Once in every 10, maybe 20 years does a player come to the NBA and just flat out dominate every player. If there were a Mount Rushmore of the best NBA players of all time, it is easy to fill up three spots.
You have to include the man with the most NBA titles, Bill Russell; arguably the best all-around player ever, Lebron James; and the best ever, Michael Jordan. But the last spot is the most hotly debated.
Some say it should be Kareem Abdul-Jabbar, who has the most points scored in NBA history, or Oscar Robertson, the man who averaged a Triple-Double during the 1961-62 season. However, this debate shouldn’t exist, as that last spot belongs to one of the most prolific players ever.
His name is James Harden, and he is the best player in the NBA, and maybe ever.
He is what his Adidas commercial says, a creator.
But his creativity goes beyond just creating shots. Sure he can score, after all he’s averaged over 27 points per game since he got to Houston. He does average over 11 assists and now has 13 triple doubles (and counting).
However he isn’t a stat stuffer like some of the other stars in the league.

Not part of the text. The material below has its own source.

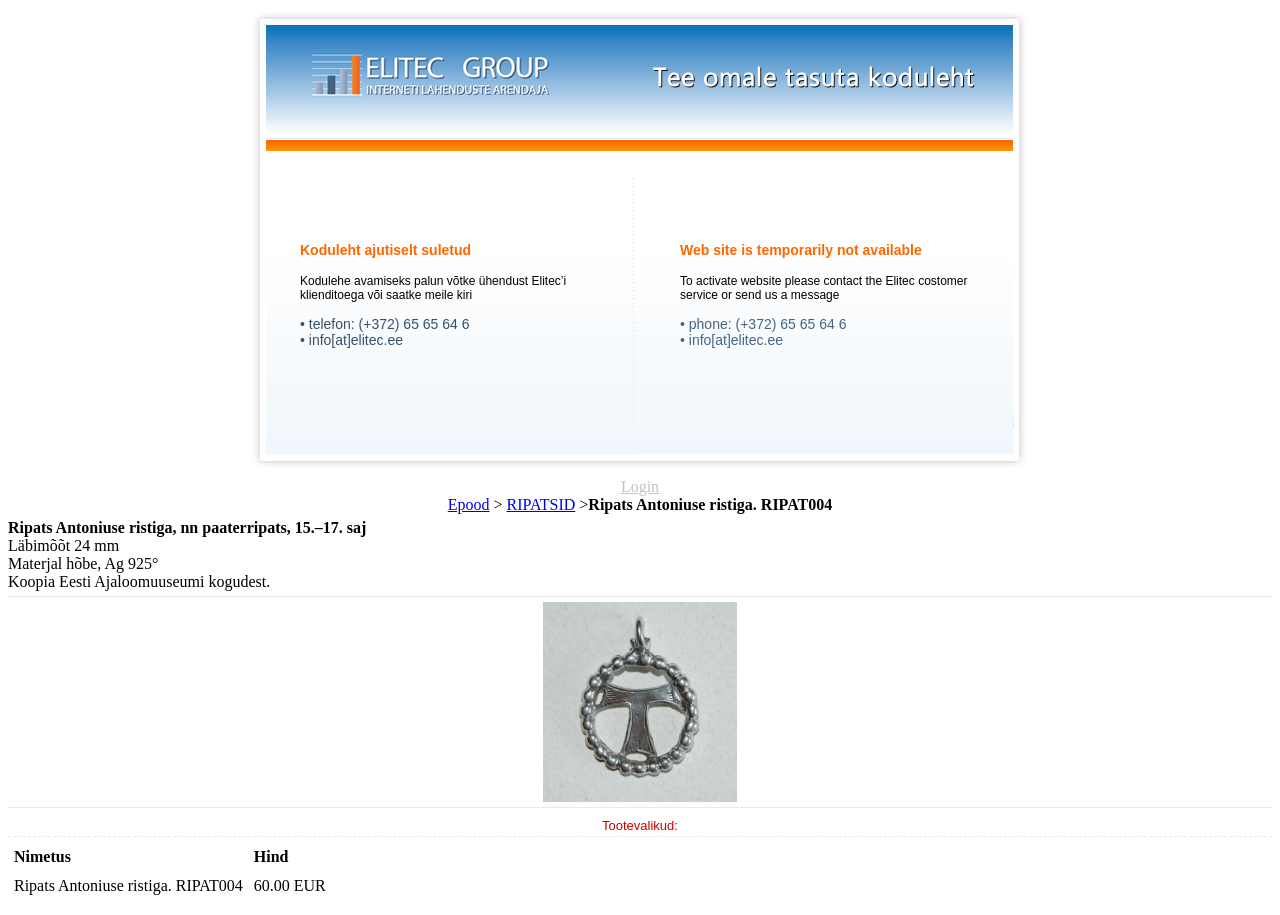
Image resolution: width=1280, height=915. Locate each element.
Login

Harden plays the game to win, and he does so by creating whatever is necessary to win.
You need 40 points in 3 consecutive games in the playoffs? He’ll do it. You have a center with a favorable mismatch over his opponent? James will get him the ball at will. You need to win the game? Put him in.

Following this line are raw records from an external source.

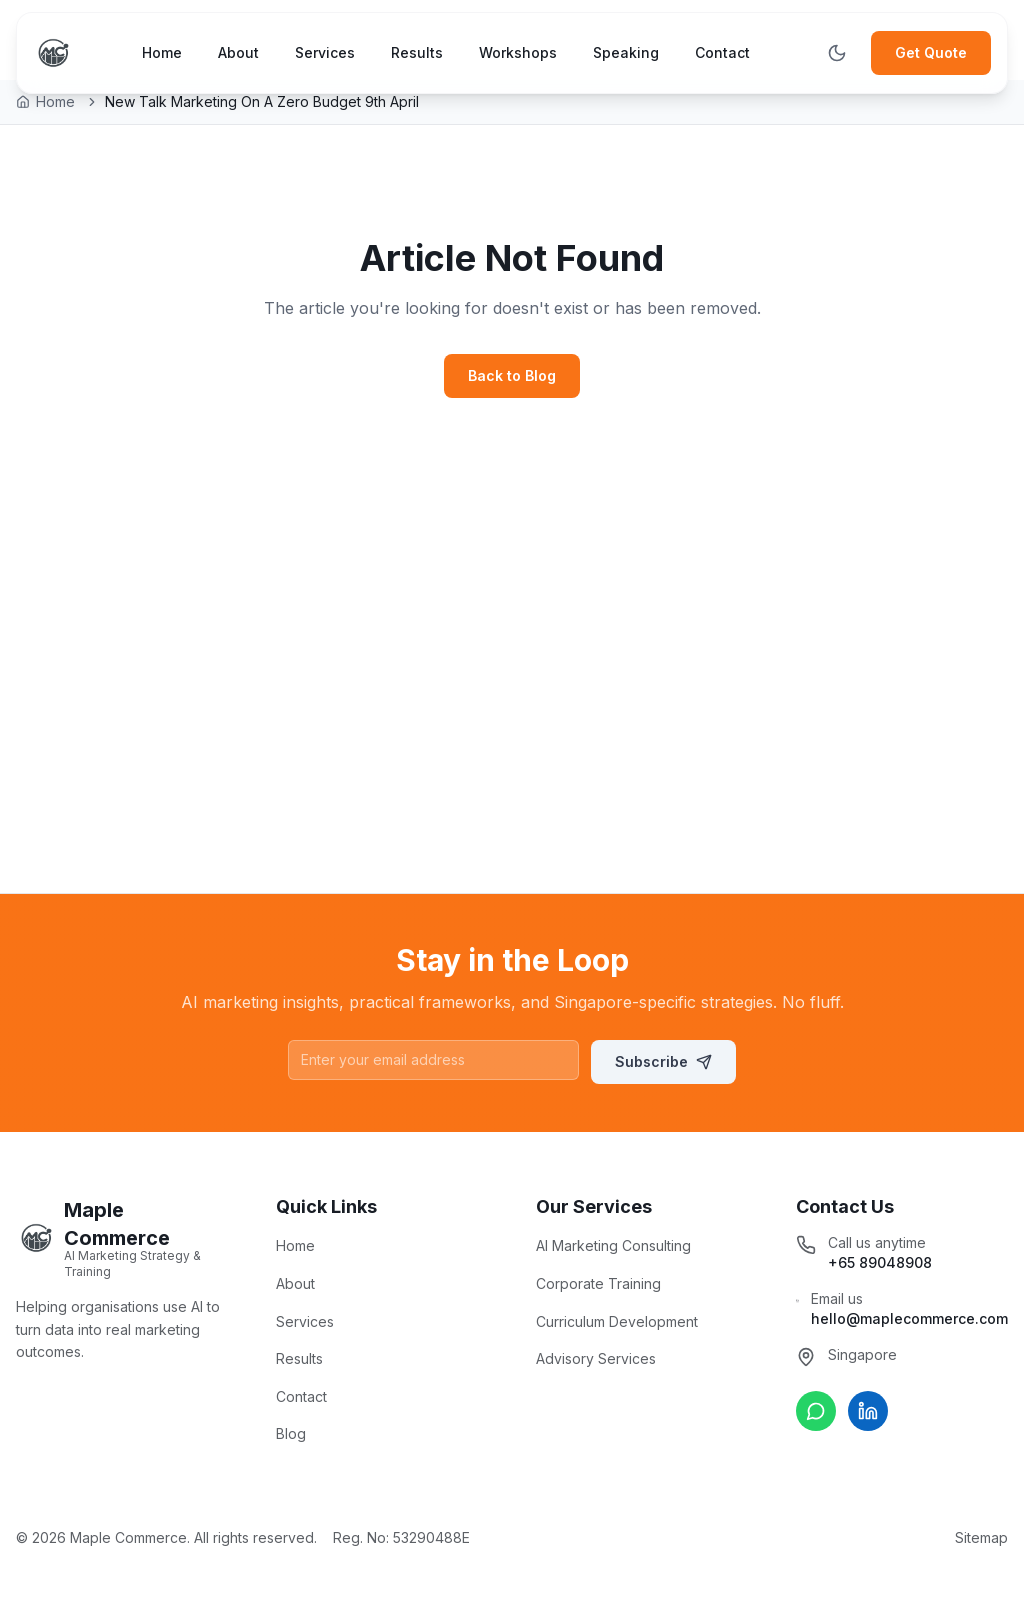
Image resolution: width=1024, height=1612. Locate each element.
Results (417, 52)
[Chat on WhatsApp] (816, 1411)
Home (162, 52)
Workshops (518, 52)
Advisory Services (596, 1358)
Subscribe (663, 1061)
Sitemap (981, 1537)
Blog (291, 1433)
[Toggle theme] (837, 53)
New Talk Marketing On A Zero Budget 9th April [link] (262, 101)
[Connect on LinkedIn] (868, 1411)
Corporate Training (598, 1283)
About (238, 52)
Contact (722, 52)
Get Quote (931, 52)
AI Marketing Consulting (613, 1245)
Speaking (626, 52)
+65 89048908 (880, 1262)
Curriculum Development (617, 1321)
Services (325, 52)
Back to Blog (512, 375)
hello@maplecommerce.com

Even though he doesn’t focus on his own stats, he still posts out-of-this-world numbers. Last year, he became the only player ever to average 29+ points, 7+ assists, 7+ rebounds, and 2+ steals. In fact, without his superb play last year, the Houston Rockets, who had an even 41 wins and 41 losses, were predicted to have only 28 wins without Harden by Basketball-Reference’s power index. His 13.3 wins above replacement was the largest in NBA history, with the next highest being from Michael Jordan in 1997, with 11.8.

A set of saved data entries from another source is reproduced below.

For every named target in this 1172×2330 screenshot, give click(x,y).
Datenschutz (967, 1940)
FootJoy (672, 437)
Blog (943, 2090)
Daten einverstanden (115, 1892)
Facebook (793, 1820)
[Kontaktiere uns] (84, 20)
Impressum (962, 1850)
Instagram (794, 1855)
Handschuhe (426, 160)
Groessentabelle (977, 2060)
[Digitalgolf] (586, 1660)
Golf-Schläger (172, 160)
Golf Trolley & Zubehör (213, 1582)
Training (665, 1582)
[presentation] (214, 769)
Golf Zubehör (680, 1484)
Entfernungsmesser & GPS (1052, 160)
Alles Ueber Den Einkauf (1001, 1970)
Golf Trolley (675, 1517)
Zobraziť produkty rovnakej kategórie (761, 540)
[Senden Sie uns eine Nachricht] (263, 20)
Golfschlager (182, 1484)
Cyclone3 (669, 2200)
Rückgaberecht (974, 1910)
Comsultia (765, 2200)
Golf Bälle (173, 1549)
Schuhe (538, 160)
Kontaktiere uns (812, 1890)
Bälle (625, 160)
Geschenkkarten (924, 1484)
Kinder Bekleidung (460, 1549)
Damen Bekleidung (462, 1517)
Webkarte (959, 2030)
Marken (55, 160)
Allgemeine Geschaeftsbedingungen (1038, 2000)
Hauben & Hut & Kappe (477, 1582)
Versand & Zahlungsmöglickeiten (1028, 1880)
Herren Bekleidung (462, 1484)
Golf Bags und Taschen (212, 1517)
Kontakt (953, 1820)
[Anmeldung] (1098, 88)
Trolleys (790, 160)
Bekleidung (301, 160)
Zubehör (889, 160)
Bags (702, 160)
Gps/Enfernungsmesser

On top of that, he became the first player ever to score 50 points, and have 15+ assists and rebounds in a game this year in a game against the New York Knicks, who ranked 7th in the league at the time in total defensive efficiency. The last, and most impressive part of his game is how he sees the floor. Until now, I’ve just glossed over the fact he averages nearly double-digit assists, but that part of his game is what makes him so great.
Even with the mediocre team around him, he still finds a way to distribute the ball to guys in scoring positions. James Harden creates an assist on 4.8 percent of his passes, which is the highest average since John Stockton, who has the most assists in NBA history.
When James Harden has the ball in his hands, he is the most dangerous man in NBA history.